Spot on. Johnson forced a fumble that Solon’s Lucas Feuerbach recovered, setting up an Eli Kampman-to-Maddox Kelley touchdown. That pair, who also play defense, connected for 144 yards and two total touchdowns on Friday. Minutes later, Johnson snagged an interception, and teammate Cody Milliman followed suit.
“I frickin’ love you, Tripp!” Haddy yelled out.
Solon’s offense matched intensity. And they too have done it all season. On Friday from their own 12-yard line, Kampman rolled right and found Kelley streaking across the middle for an 88-yard touchdown. The mindset?
“Run as fast as I can and don’t get caught,” Kelley chuckled. “Cause I’ll hear it from my dad if I get caught.”

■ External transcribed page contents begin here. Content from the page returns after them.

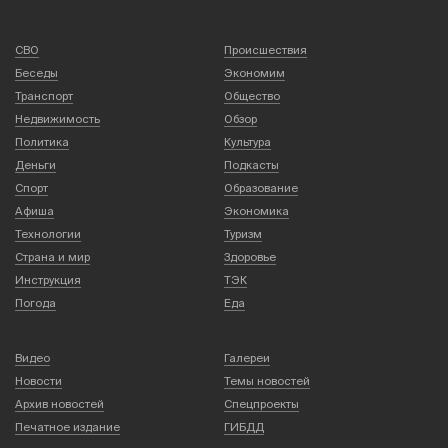
СВО
Происшествия
Беседы
Экономим
Транспорт
Общество
Недвижимость
Обзор
Политика
Культура
Деньги
Подкасты
Спорт
Образование
Афиша
Экономика
Технологии
Туризм
Страна и мир
Здоровье
Инструкция
ТЭК
Погода
Еда
Видео
Галереи
Новости
Темы новостей
Архив новостей
Спецпроекты
Печатное издание
ГИБДД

Against a vicious defense and relentless offense, Benton never stood a chance. Of course it couldn’t hurt that the student section was alive and well, even amidst the frigid temperatures. Sightings of the Grinch, Gru and his minions, Alvin and the Chipmunks, and a large inflatable gorilla could be seen dancing and shouting on Halloween night. They kept the energy, and the team fed off it.
“Benton wanted to take momentum back,” Stanton said. “We never let them.”
The great news for Solon? Friday’s game is back at home. Same crowd, same turf. But this time with even higher stakes. It’s been more than two years since Solon won a quarterfinal game. This group plans to change that.
“We’re just excited to be playing another week,” said Stanton.